IELTS Testing Centres in Venezuela
In total, there is one test location in Venezuela that offer IELTS exams. You can select the one which is closer to you.
There are two types of test format available for IELTS exams: paper-based or computer-delivered. For both formats, the Speaking Section is done with a real IELTS examiner on a face-to-face basis.
Caracas, Capital District, Venezuela
British Council Venezuela
Street Address: Registration address Av. Francisco Lopez Solano con Av. Ppal del Bosque Torre Credicard, piso 3. Chacaito
Telephone Number: +58 212 750 3900
Contact Email: [email protected]
Website URL: http://www.britishcouncil.org.ve/examen/ielts
List of cities in Venezuela where you can take the IELTS tests
More about Venezuela
- COUNTRYVV: Overview of labor market in Venezuela, including latest unemployment rate and youth unemployment. Also covers job distribution by economic sectors, such as public sector, finance and hotels and restaurants.
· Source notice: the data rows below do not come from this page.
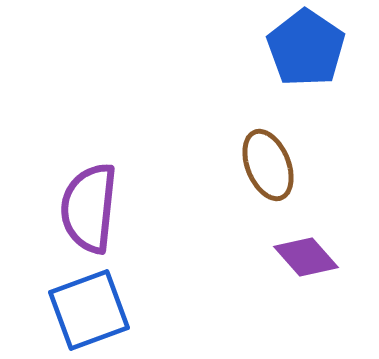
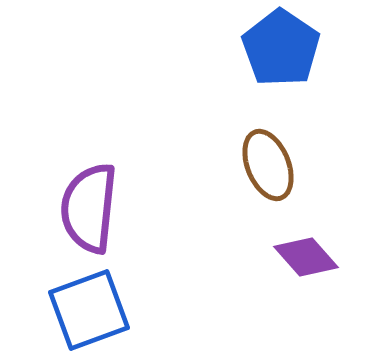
blue pentagon: moved 25 px left
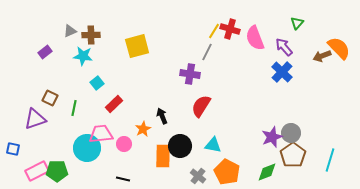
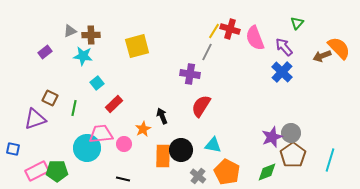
black circle: moved 1 px right, 4 px down
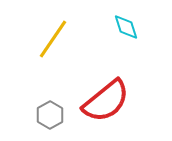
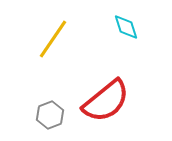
gray hexagon: rotated 8 degrees clockwise
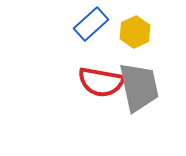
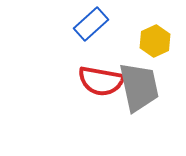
yellow hexagon: moved 20 px right, 9 px down
red semicircle: moved 1 px up
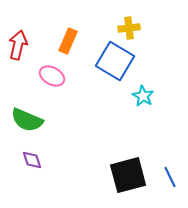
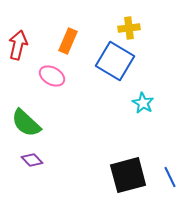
cyan star: moved 7 px down
green semicircle: moved 1 px left, 3 px down; rotated 20 degrees clockwise
purple diamond: rotated 25 degrees counterclockwise
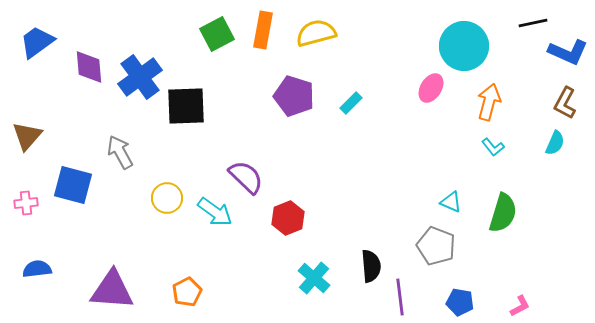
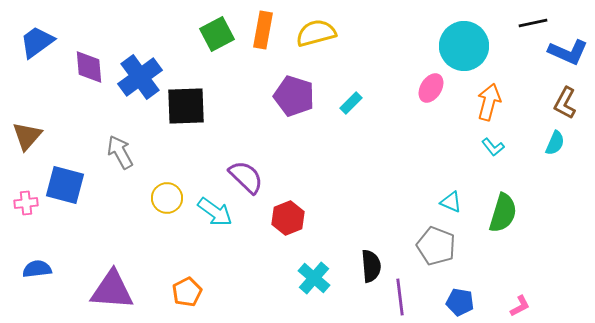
blue square: moved 8 px left
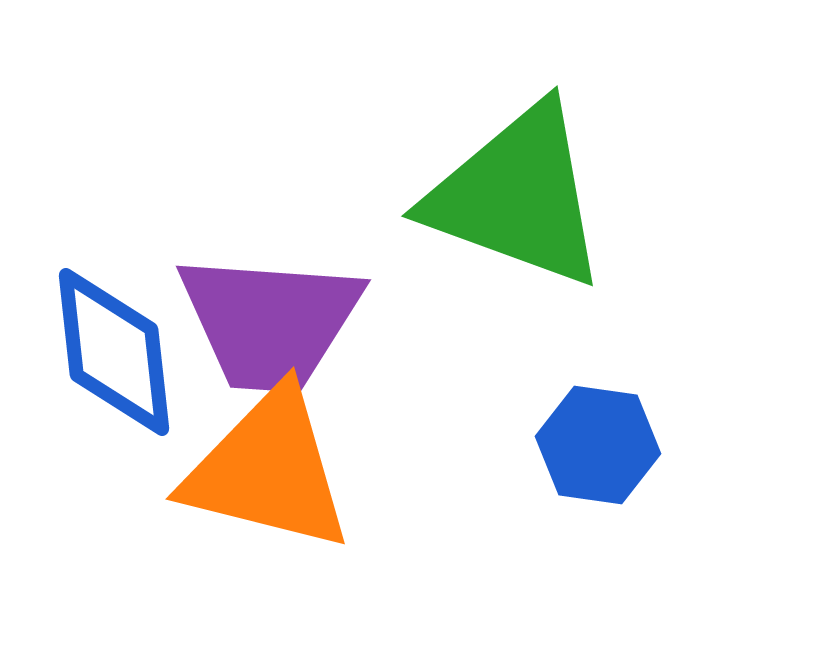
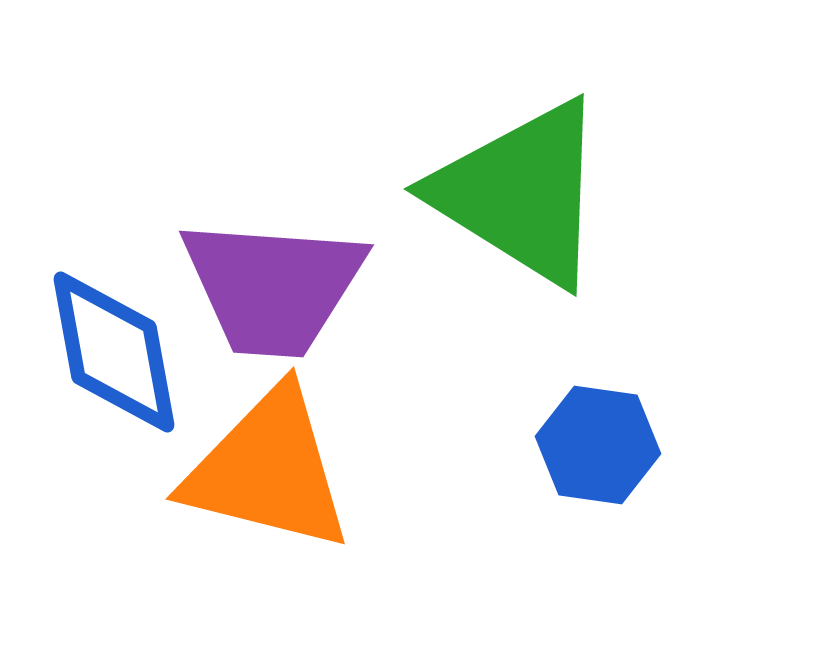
green triangle: moved 4 px right, 3 px up; rotated 12 degrees clockwise
purple trapezoid: moved 3 px right, 35 px up
blue diamond: rotated 4 degrees counterclockwise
The economy of the formerly agrarian oriented state has through the petroleum – (since 1920, increasingly since 1945) and natural gas production have undergone a significant change. In the meantime, petroleum products generate 95% of export revenues, generate over 10% of gross domestic product (GDP) and contribute 35–50% to state revenues. After an economic boom in the 1970s, a long-lasting economic crisis set in with the subsequent drop in oil prices. Uncontrolled debt, insufficient diversification of the economy, high dependency on imports and unsuccessful prestige projects led to a decline in the standard of living for the majority of the population below the level before the oil boom. A far-reaching economic stabilization and adjustment program initiated at the beginning of the 1990s only got off to a slow start. The privatization of state-owned companies, the widespread release of prices and the reduction of jobs caused the inflation rate and the unemployment rate to rise sharply and repeatedly led to mass protests. With the assumption of office by President Hugo Chavez Frias In 1998 the economic order began to change. His “socialism of the 21st century” relied on the nationalization and re-nationalization of the key industries (aluminum, iron and steel production, cement and construction industry as well as food production) as well as the fight against poverty. Thanks to the rapid increase in oil revenues, Venezuela recorded strong economic growth from 2004 (GDP increase 18.3%), which, however, weakened again in the following years (2008: 4.8%; 2013: 1.0%) and from 2014 into the Recession slipped away (2014: –3.9%; 2015: –6.2%). During the upswing, the official unemployment rate halved (2015: 7.4%; with a high proportion of employees in the informal sector); at the same time the inflation rate rose sharply (121, 7%) and the supply situation deteriorated due to the lack of foreign currency. The social programs that had been successful in the meantime (including literacy, medical care, subsidized staple foods) came to a standstill with the collapse of oil prices in 2008.
Foreign trade: The trade balance was almost entirely positive in 1970–2014; In 2015 it was almost balanced (2015 import value: US $ 30.2 billion; export value: US $ 29.5 billion). Despite sustained efforts to diversify exports, these will continue to be determined by the extraordinarily high share of oil and natural gas (over 90%). Other export goods include Aluminum and aluminum products, steel products, chemical products and iron ore. Venezuela is dependent on imports in the long term in certain sectors; this includes machines, electrotechnical and pharmaceutical products as well as food. The most important customer countries are the USA, Switzerland, Colombia, China, the Netherlands and Brazil. Among the supplier countries, the USA leads by a long way ahead of China, Brazil, Colombia, Mexico and Argentina.
Although only 1% of the workforce works in the oil sector, since 1976 state oil production has been the most important branch of the economy. With a production volume of (2015) 135.2 million t of oil, Venezuela is one of the largest producing countries in the world; the oil reserves are estimated (2015) at around 47.0 billion t; Venezuela is the country with the world’s largest oil reserves. The most important zones of oil production are on Lake Maracaibo. Another focus is the deposits of the Orinoco region, which also contains significant oil sand deposits. Natural gas production is growing rapidly in economic importance (increasing use of natural gas in the expanding petrochemical industry); the output has risen to (2015) 32.4 billion m 3.
The second most important mining product is iron ore; In 2014, 11.4 million t were extracted (the most important deposit on Cerro Bolívar). The iron ore reserves in southeast Venezuela are among the largest on earth. Iron ore mining and the iron making industry were nationalized in 1975. Furthermore, bauxite, coal, manganese ore and gold (gold mining and processing was nationalized in 2011) and the deposits of nickel, copper, lead and zinc ores are exploited. Aluminum production, which can rely on immense hydropower reserves, is also important.
Tourism finds favorable conditions due to the diverse climatic conditions and scenic contrasts. The main attractions are the Caribbean coast (including Isla Margarita) and the Andes, as well as historical sights.
In 2012, 710,000 foreign visitors came to Venezuela, 28% of them from Europe, 34% from South and 25% from North America. Check nexticle to see Cultural Travel in South America.